In a stunning turn of events, the Carolina Panthers rescinded their franchise tag on Josh Norman, released him and then saw the Washington Redskins sign him to a five-year, $75 million contract, which included $51.1 million in guarantees – the most ever for a cornerback.
For many, the Panthers’ decision seemed unnecessary. They had leverage on Norman and elected to give it up.
Was it wise to remove the franchise tag and let Norman walk?
“Financially, yes,” former Panther Frank Garcia said on CBS Sports Radio’s Gio and Jones. “When you look at what Dave Gettleman is looking to do here, he’s looking to get the best players, but he’s looking to do it for the right price. I think when they started evaluating everything and realizing what they wanted to pay Josh Norman wasn’t what somebody else was willing to pay – I think that’s just part of the business when you look at the NFL for the Carolina Panthers.”
Norman, 28, became perhaps the best shutdown corner in the NFL last season. He had 56 tackles, four interceptions, three forced fumbles, two fumble recoveries and routinely took away half of the field for opposing offenses.
“(The Panthers) lost a good football player,” Garcia said. “They’re not going to be able to replace him this year, but they believe in their system and they believe with what they’re doing that that’s not an impact position and they’d rather probably use that money elsewhere. That part I agree with. You have small windows of opportunity in the NFL to be successful. Some teams have longer than others, but a lot of that has to do with how your quarterback plays.”
Take Tom Brady and the New England Patriots for example. Or Aaron Rodgers and the Green Bay Packers.

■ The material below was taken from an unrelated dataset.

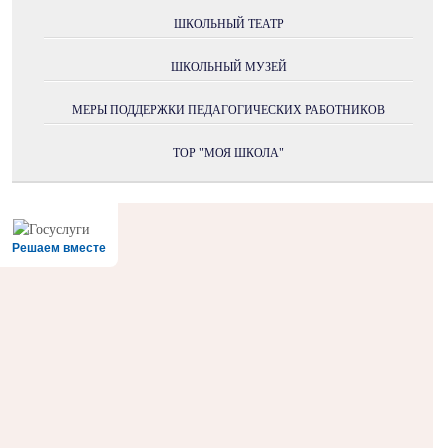
ШКОЛЬНЫЙ ТЕАТР
ШКОЛЬНЫЙ МУЗЕЙ
МЕРЫ ПОДДЕРЖКИ ПЕДАГОГИЧЕСКИХ РАБОТНИКОВ
ТОР "МОЯ ШКОЛА"
Решаем вместе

“Franchise quarterbacks don’t come around very often, and I believe they got one with Cam,” Garcia said. “So if I’m a football player, if I’m a guy on that team, I’m a little disappointed that Josh Norman’s not coming back. I think that’s going to be the difficult part. The interesting thing here in Carolina is that we haven’t heard the grumbling from some of the other guys, so they may be okay with it as well.”
But why not keep Norman on the roster for one more year, defend your NFC crown and try to find a long-term deal with Norman in the interim?
“That’s what the franchise tag is intended for,” Garcia said. “I hate the franchise tag if I’m a player. I played my entire career to test the market in free agency. When you put that franchise tag on me, it kind of ticks me off a little bit when other teams are offering me $75 million and you’re offering me $44 million over the long term. So that was kind of a slap in the face to Josh Norman’s agent and Josh Norman. . . . I just don’t know how you justify paying Josh Norman more than Luke Kuechly. I know that’s sometimes situational. Quarterbacks make more than other players even though they may not be the best player. But when you’re on the defense and you feel like Luke Kuechly is your best player, you have a number in mind. You have to pay franchise-type players, and I just don’t know if they felt Josh Norman was that type of guy.”